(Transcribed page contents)
·····

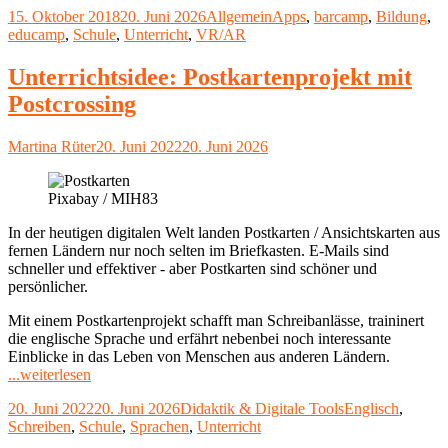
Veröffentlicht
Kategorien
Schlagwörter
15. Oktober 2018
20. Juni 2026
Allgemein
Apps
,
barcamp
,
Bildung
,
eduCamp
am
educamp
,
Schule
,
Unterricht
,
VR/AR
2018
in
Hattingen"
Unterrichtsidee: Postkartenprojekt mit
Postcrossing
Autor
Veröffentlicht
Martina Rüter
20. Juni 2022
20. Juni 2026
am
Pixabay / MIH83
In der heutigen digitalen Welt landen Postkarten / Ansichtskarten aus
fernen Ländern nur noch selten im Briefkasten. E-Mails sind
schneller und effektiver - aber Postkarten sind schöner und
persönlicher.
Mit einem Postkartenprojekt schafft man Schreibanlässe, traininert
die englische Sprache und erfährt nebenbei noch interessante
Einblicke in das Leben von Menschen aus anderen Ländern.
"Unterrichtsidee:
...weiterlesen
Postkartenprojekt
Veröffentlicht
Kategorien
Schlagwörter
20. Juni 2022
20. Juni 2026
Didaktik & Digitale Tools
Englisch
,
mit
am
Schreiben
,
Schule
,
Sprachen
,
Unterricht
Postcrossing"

·····

EXERCISE: The answer must repeat every record exactly, with all pictures left out.

ANSWER SPACE:
Veröffentlicht
Kategorien
Schlagwörter
15. Oktober 2018
20. Juni 2026
Allgemein
Apps
,
barcamp
,
Bildung
,
eduCamp
am
educamp
,
Schule
,
Unterricht
,
VR/AR
2018
in
Hattingen"
Unterrichtsidee: Postkartenprojekt mit
Postcrossing
Autor
Veröffentlicht
Martina Rüter
20. Juni 2022
20. Juni 2026
am
Pixabay / MIH83
In der heutigen digitalen Welt landen Postkarten / Ansichtskarten aus
fernen Ländern nur noch selten im Briefkasten. E-Mails sind
schneller und effektiver - aber Postkarten sind schöner und
persönlicher.
Mit einem Postkartenprojekt schafft man Schreibanlässe, traininert
die englische Sprache und erfährt nebenbei noch interessante
Einblicke in das Leben von Menschen aus anderen Ländern.
"Unterrichtsidee:
...weiterlesen
Postkartenprojekt
Veröffentlicht
Kategorien
Schlagwörter
20. Juni 2022
20. Juni 2026
Didaktik & Digitale Tools
Englisch
,
mit
am
Schreiben
,
Schule
,
Sprachen
,
Unterricht
Postcrossing"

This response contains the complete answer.